Itoh Takafumi, Mikami Bunzo, Hashimoto Wataru, Murata Kousaku
Division of Food Science and Biotechnology, Graduate School of Agriculture, Kyoto University, Gokasho, Uji, Kyoto 611-0011, Japan.
J Mol Biol. 2008 Apr 11;377(5):1443-59. doi: 10.1016/j.jmb.2008.01.090. Epub 2008 Feb 12.
The three-dimensional structure of a Salmonella enterica hypothetical protein YihS is significantly similar to that of N-acyl-D-glucosamine 2-epimerase (AGE) with respect to a common scaffold, an alpha6/alpha6-barrel, although the function of YihS remains to be clarified. To identify the function of YihS, Escherichia coli and S. enterica YihS proteins were overexpressed in E. coli, purified, and characterized. Both proteins were found to show no AGE activity but showed cofactor-independent aldose-ketose isomerase activity involved in the interconversion of monosaccharides, mannose, fructose, and glucose, or lyxose and xylulose. In order to clarify the structure/function relationship of YihS, we determined the crystal structure of S. enterica YihS mutant (H248A) in complex with a substrate (D-mannose) at 1.6 A resolution. This enzyme-substrate complex structure is the first demonstration in the AGE structural family, and it enables us to identify active-site residues and postulate a reaction mechanism for YihS. The substrate, beta-d-mannose, fits well in the active site and is specifically recognized by the enzyme. The substrate-binding site of YihS for the mannose C1 and O5 atoms is architecturally similar to those of mutarotases, suggesting that YihS adopts the pyranose ring-opening process by His383 and acidifies the C2 position, forming an aldehyde at the C1 position. In the isomerization step, His248 functions as a base catalyst responsible for transferring the proton from the C2 to C1 positions through a cis-enediol intermediate. On the other hand, in AGE, His248 is thought to abstract and re-adduct the proton at the C2 position of the substrate. These findings provide not only molecular insights into the YihS reaction mechanism but also useful information for the molecular design of novel carbohydrate-active enzymes with the common scaffold, alpha6/alpha6-barrel.
肠炎沙门氏菌假定蛋白YihS的三维结构在共同支架α6/α6桶方面与N-酰基-D-葡糖胺2-表异构酶(AGE)显著相似,尽管YihS的功能仍有待阐明。为了确定YihS的功能,将大肠杆菌和肠炎沙门氏菌的YihS蛋白在大肠杆菌中过表达、纯化并进行表征。
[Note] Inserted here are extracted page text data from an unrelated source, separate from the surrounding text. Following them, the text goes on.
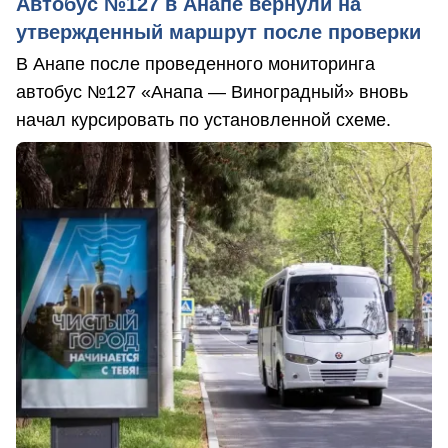
Автобус №127 в Анапе вернули на
утвержденный маршрут после проверки
В Анапе после проведенного мониторинга
автобус №127 «Анапа — Виноградный» вновь
начал курсировать по установленной схеме.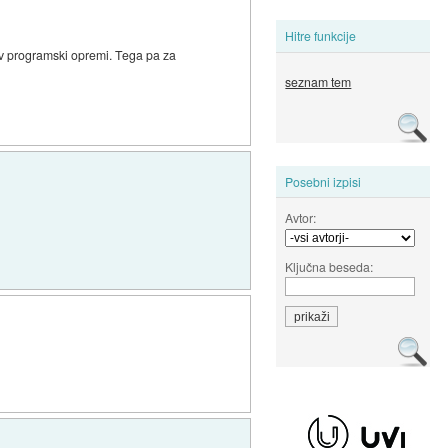
Hitre funkcije
 v programski opremi. Tega pa za
seznam tem
Posebni izpisi
Avtor:
Ključna beseda: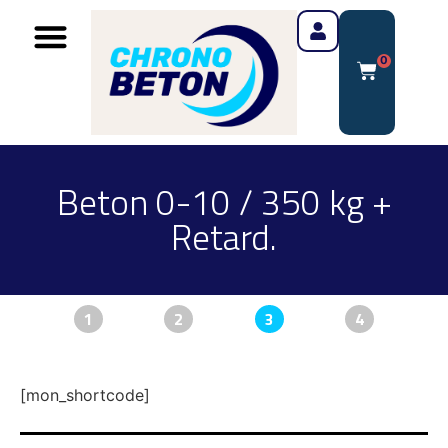
0
Beton 0-10 / 350 kg +
Retard.
1
2
3
4
[mon_shortcode]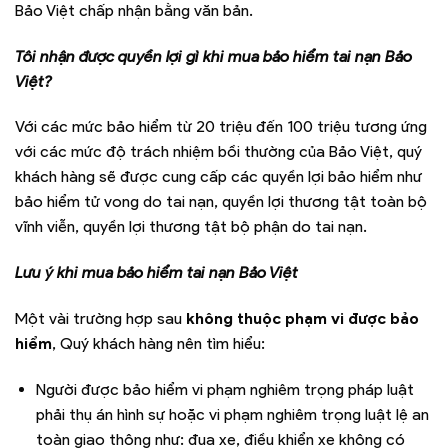
Bảo Việt chấp nhận bằng văn bản.
Tôi nhận được quyền lợi gì khi mua bảo hiểm tai nạn Bảo
Việt?
Với các mức bảo hiểm từ 20 triệu đến 100 triệu tương ứng
với các mức độ trách nhiệm bồi thường của Bảo Việt, quý
khách hàng sẽ được cung cấp các quyền lợi bảo hiểm như
bảo hiểm tử vong do tai nạn, quyền lợi thương tật toàn bộ
vĩnh viễn, quyền lợi thương tật bộ phận do tai nạn.
Lưu ý khi mua bảo hiểm tai nạn Bảo Việt
Một vài trường hợp sau
không thuộc phạm vi được bảo
hiểm
, Quý khách hàng nên tìm hiểu:
Người được bảo hiểm vi phạm nghiêm trọng pháp luật
phải thụ án hình sự hoặc vi phạm nghiêm trọng luật lệ an
toàn giao thông như: đua xe, điều khiển xe không có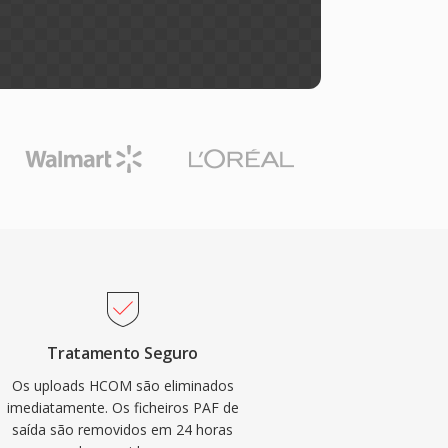
Tratamento Seguro
Os uploads HCOM são eliminados
imediatamente. Os ficheiros PAF de
saída são removidos em 24 horas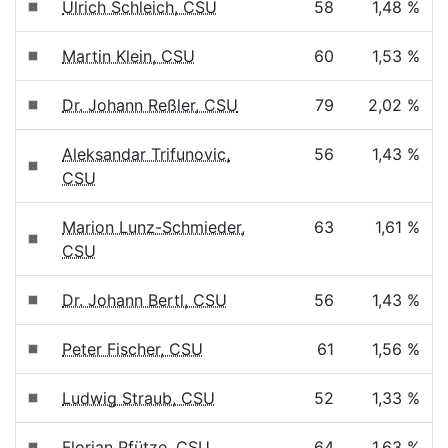
Ulrich Schleich, CSU
58
1,48 %
Martin Klein, CSU
60
1,53 %
Dr. Johann Reßler, CSU
79
2,02 %
Aleksandar Trifunovic,
56
1,43 %
CSU
Marion Lunz-Schmieder,
63
1,61 %
CSU
Dr. Johann Bertl, CSU
56
1,43 %
Peter Fischer, CSU
61
1,56 %
Ludwig Straub, CSU
52
1,33 %
Florian Pfütze, CSU
64
1,63 %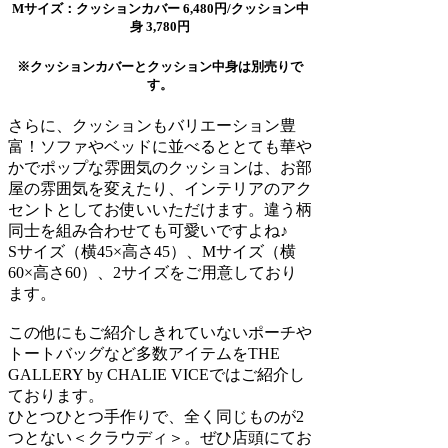
Mサイズ：クッションカバー 6,480円/クッション中
身 3,780円
※クッションカバーとクッション中身は別売りで
す。
さらに、クッションもバリエーション豊
富！ソファやベッドに並べるととても華や
かでポップな雰囲気のクッションは、お部
屋の雰囲気を変えたり、インテリアのアク
セントとしてお使いいただけます。違う柄
同士を組み合わせても可愛いですよね♪
Sサイズ（横45×高さ45）、Mサイズ（横
60×高さ60）、2サイズをご用意しており
ます。
この他にもご紹介しきれていないポーチや
トートバッグなど多数アイテムをTHE
GALLERY by CHALIE VICEではご紹介し
ております。
ひとつひとつ手作りで、全く同じものが2
つとない＜クラウディ＞。ぜひ店頭にてお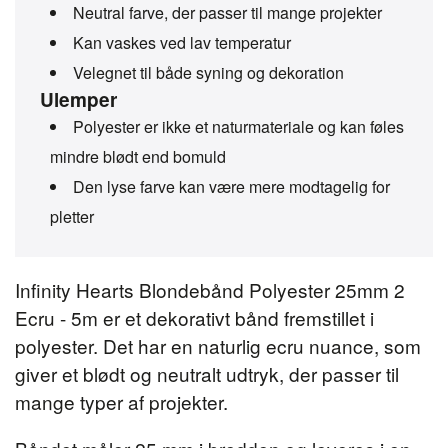
Neutral farve, der passer til mange projekter
Kan vaskes ved lav temperatur
Velegnet til både syning og dekoration
Ulemper
Polyester er ikke et naturmateriale og kan føles
mindre blødt end bomuld
Den lyse farve kan være mere modtagelig for
pletter
Infinity Hearts Blondebånd Polyester 25mm 2
Ecru - 5m er et dekorativt bånd fremstillet i
polyester. Det har en naturlig ecru nuance, som
giver et blødt og neutralt udtryk, der passer til
mange typer af projekter.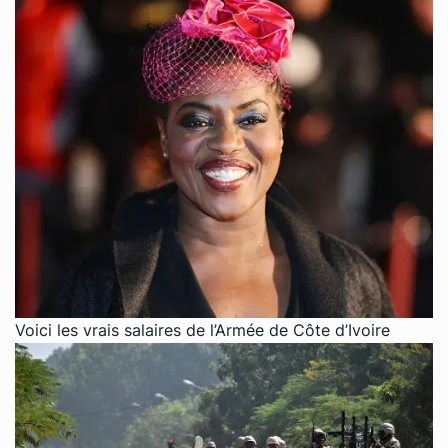
Voici les vrais salaires de l’Armée de Côte d’Ivoire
发现这两种蛋白均无AGE活性,但具有不依赖辅因子的醛糖-酮糖异构酶活性,参与单糖、甘露糖、果糖和葡萄糖或来苏糖和木酮糖的相互转化。为了阐明YihS的结构/功能关系,我们以1.6埃的分辨率确定了肠炎沙门氏菌YihS突变体(H248A)与底物(D-甘露糖)复合物的晶体结构。这种酶-底物复合物结构是AGE结构家族中的首次展示,它使我们能够识别活性位点残基并推测YihS的反应机制。底物β-D-甘露糖很好地契合活性位点并被该酶特异性识别。YihS与甘露糖C1和O5原子的底物结合位点在结构上与变旋酶的相似,这表明YihS通过His383采用吡喃糖开环过程并使C2位置酸化,在C1位置形成醛。在异构化步骤中,His248作为碱催化剂,负责通过顺式烯二醇中间体将质子从C2转移到C1位置。另一方面,在AGE中,His248被认为是从底物的C2位置提取并重新结合质子。这些发现不仅为YihS反应机制提供了分子层面的见解,也为具有共同支架α6/α6桶的新型碳水化合物活性酶的分子设计提供了有用信息。